INSTRUCTIONS TO FOLLOW
Exactly as they appear below, repeat the lines from the one with "Where is each" through the one with "I need the location". Drop every picture.

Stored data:
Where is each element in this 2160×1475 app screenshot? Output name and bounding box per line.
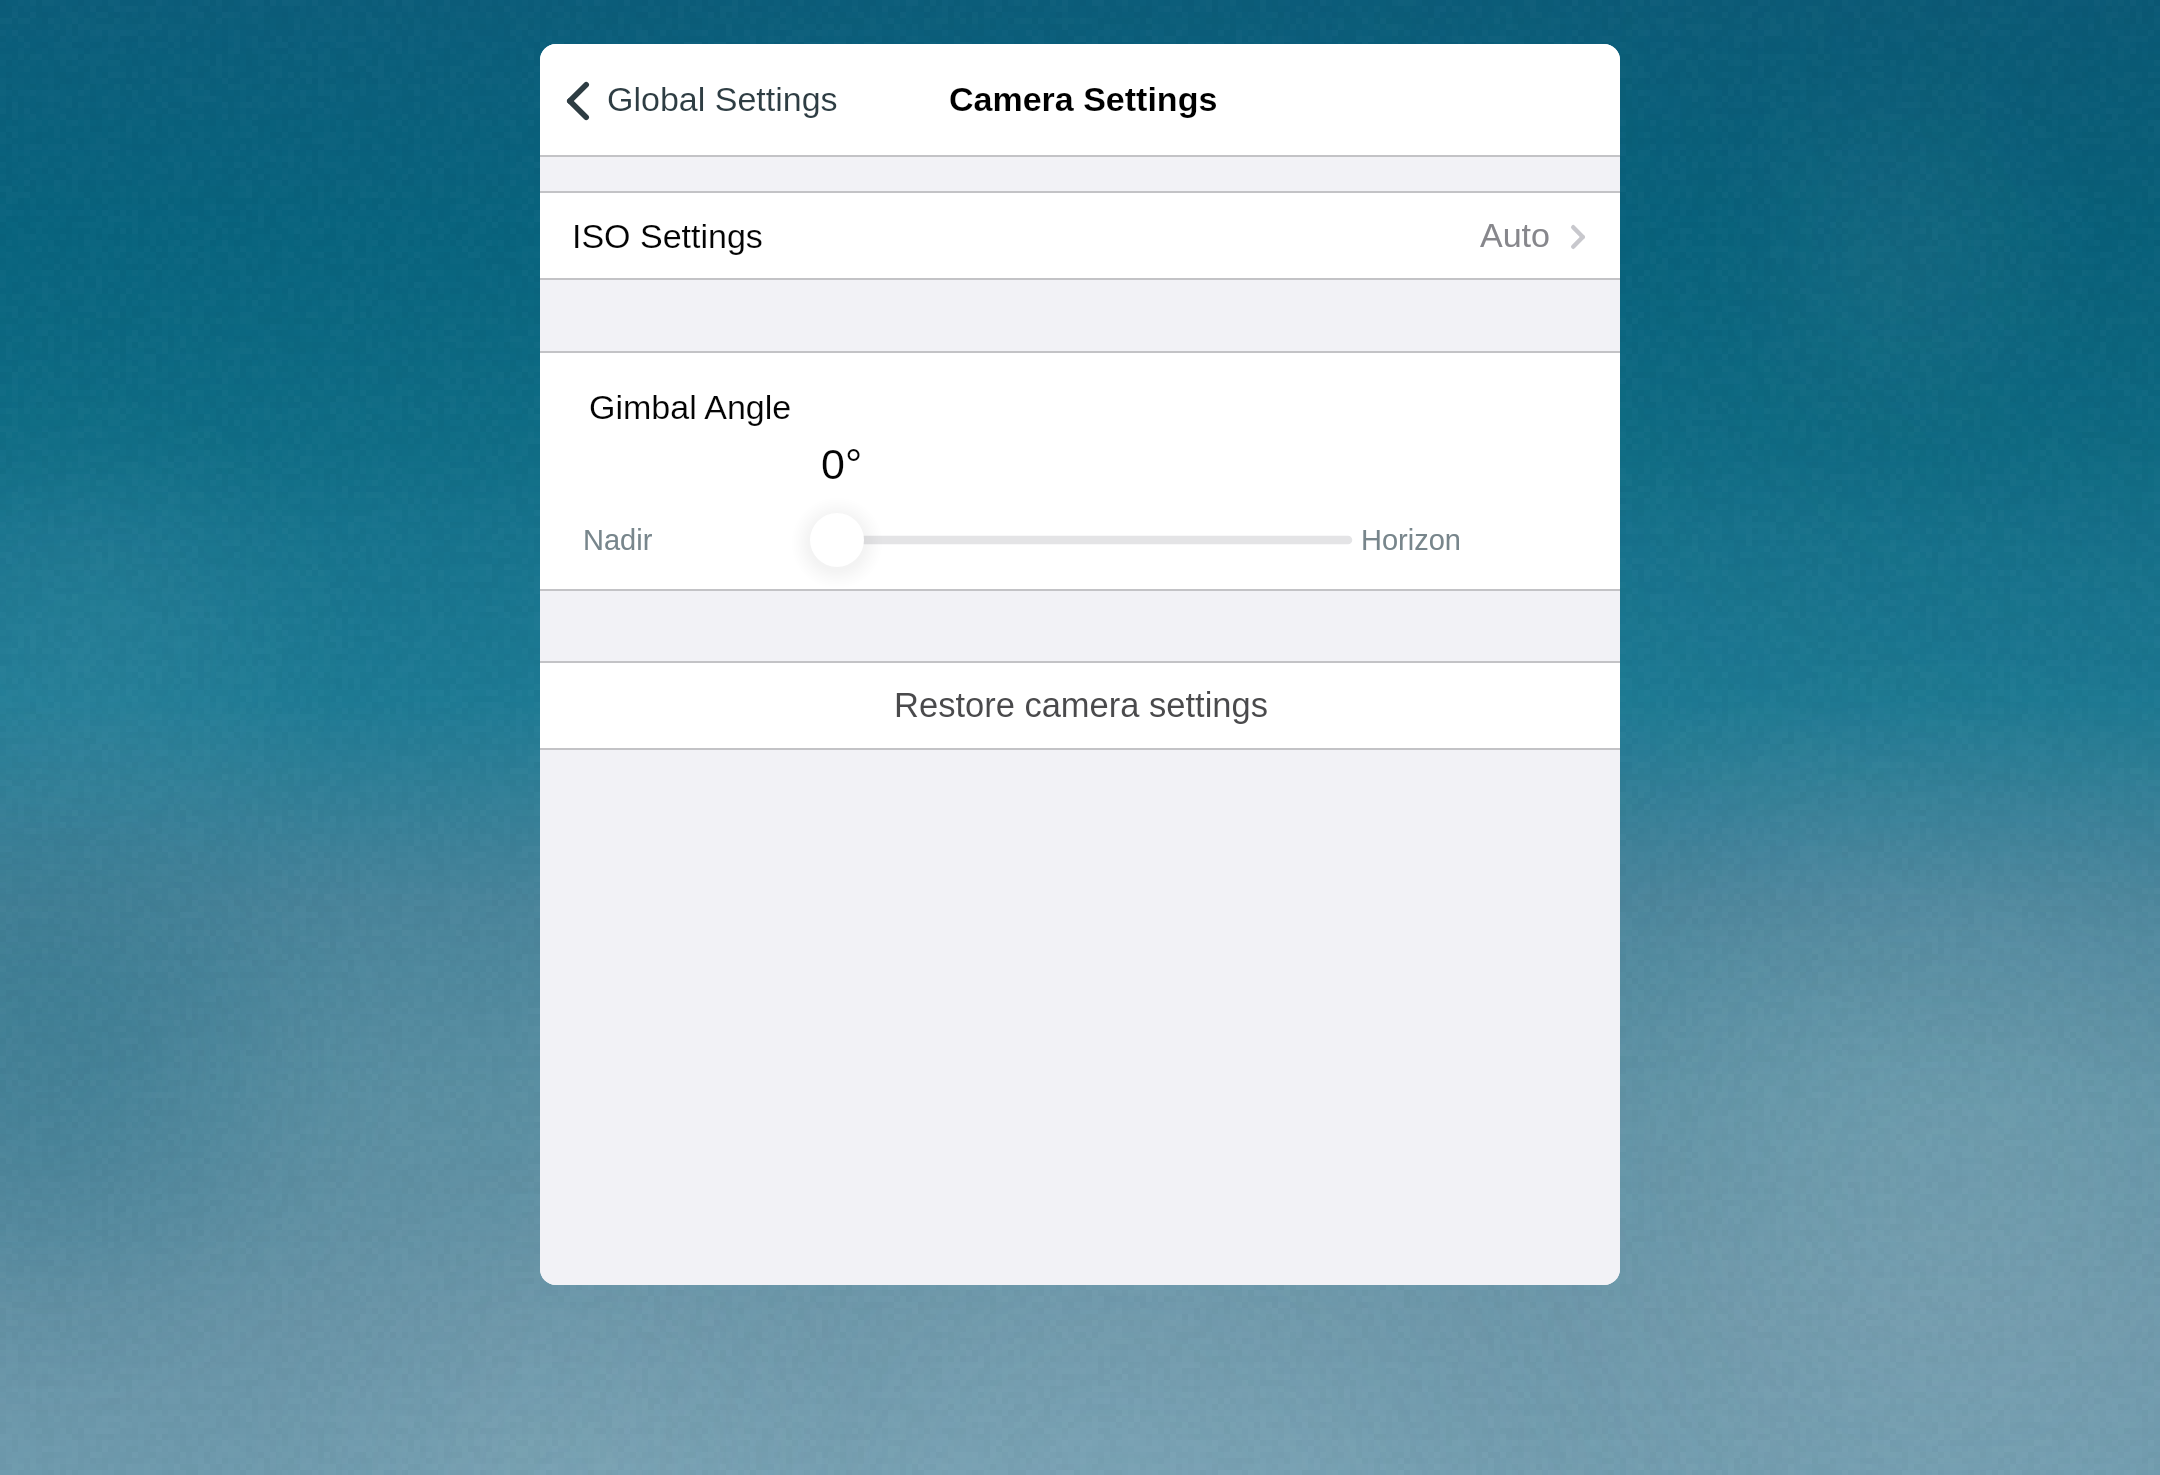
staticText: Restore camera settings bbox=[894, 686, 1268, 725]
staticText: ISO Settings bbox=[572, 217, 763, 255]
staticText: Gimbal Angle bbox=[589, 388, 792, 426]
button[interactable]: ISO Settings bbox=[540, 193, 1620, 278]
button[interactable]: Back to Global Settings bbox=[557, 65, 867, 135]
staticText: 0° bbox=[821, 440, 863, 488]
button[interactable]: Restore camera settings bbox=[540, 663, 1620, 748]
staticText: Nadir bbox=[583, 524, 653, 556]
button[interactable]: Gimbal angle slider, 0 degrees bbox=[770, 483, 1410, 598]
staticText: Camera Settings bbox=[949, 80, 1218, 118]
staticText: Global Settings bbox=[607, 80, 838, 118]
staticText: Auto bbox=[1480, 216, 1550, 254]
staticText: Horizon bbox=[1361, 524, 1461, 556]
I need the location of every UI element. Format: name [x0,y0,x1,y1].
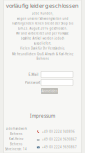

...

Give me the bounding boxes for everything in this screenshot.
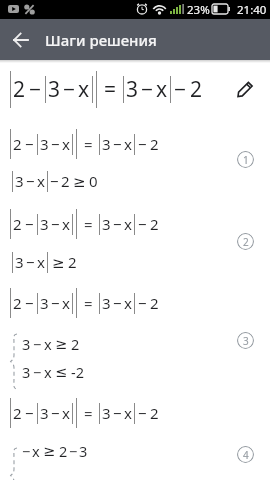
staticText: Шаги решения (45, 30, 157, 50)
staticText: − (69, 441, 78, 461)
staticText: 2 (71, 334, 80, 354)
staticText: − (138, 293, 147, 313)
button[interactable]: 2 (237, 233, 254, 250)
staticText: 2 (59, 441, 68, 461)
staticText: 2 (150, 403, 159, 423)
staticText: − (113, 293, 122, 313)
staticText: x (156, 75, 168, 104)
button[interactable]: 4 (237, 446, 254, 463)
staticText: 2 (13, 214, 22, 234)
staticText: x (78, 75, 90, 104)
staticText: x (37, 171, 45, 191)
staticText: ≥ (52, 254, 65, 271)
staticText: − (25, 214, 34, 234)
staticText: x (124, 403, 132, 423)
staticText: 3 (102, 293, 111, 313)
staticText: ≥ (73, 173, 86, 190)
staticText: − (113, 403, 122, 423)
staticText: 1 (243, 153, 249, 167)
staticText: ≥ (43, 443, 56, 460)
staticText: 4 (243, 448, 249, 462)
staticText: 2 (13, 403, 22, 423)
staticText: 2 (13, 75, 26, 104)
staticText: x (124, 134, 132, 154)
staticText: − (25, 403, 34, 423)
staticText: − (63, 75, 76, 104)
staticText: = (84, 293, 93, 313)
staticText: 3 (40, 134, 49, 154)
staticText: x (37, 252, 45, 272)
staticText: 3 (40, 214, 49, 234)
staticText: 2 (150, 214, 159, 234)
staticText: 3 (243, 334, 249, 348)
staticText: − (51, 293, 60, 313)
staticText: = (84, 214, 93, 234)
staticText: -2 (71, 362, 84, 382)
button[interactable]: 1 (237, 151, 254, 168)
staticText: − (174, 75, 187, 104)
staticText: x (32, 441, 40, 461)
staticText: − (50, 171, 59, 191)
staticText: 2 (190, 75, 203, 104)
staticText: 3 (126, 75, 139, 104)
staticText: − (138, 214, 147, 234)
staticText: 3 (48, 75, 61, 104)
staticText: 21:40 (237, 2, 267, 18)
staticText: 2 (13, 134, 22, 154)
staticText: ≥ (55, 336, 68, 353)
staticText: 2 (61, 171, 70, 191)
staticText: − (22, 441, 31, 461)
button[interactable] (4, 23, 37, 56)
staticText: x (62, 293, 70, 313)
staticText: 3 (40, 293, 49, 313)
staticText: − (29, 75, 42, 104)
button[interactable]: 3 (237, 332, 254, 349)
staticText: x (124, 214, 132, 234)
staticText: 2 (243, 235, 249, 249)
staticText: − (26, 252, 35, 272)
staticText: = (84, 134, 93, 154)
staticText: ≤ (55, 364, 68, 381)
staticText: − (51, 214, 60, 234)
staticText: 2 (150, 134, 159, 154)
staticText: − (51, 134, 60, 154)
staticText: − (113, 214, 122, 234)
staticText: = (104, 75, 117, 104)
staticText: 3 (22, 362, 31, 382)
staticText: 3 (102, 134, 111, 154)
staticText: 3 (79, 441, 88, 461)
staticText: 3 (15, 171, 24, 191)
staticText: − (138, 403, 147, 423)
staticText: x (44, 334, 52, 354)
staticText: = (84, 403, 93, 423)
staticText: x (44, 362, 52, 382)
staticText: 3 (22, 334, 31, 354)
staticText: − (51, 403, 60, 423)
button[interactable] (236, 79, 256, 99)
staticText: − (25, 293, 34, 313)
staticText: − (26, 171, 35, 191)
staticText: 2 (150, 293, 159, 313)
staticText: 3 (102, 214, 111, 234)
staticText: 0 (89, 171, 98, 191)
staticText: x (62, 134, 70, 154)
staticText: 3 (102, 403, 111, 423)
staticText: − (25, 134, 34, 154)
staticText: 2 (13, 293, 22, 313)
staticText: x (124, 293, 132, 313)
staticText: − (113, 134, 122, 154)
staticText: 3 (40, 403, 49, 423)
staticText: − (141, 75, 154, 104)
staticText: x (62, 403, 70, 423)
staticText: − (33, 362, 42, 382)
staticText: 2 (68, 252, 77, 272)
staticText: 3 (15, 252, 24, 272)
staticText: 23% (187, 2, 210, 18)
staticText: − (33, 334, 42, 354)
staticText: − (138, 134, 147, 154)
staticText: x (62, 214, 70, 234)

ANSWER TO THIS TASK
Where is each element in this 2160×1475 app screenshot? Output name and bounding box per line.
staticText: Restore camera settings bbox=[894, 686, 1268, 725]
staticText: ISO Settings bbox=[572, 217, 763, 255]
staticText: Gimbal Angle bbox=[589, 388, 792, 426]
button[interactable]: ISO Settings bbox=[540, 193, 1620, 278]
button[interactable]: Back to Global Settings bbox=[557, 65, 867, 135]
staticText: 0° bbox=[821, 440, 863, 488]
button[interactable]: Restore camera settings bbox=[540, 663, 1620, 748]
staticText: Nadir bbox=[583, 524, 653, 556]
button[interactable]: Gimbal angle slider, 0 degrees bbox=[770, 483, 1410, 598]
staticText: Camera Settings bbox=[949, 80, 1218, 118]
staticText: Global Settings bbox=[607, 80, 838, 118]
staticText: Auto bbox=[1480, 216, 1550, 254]
staticText: Horizon bbox=[1361, 524, 1461, 556]
I need the location of every UI element. Format: name [x0,y0,x1,y1].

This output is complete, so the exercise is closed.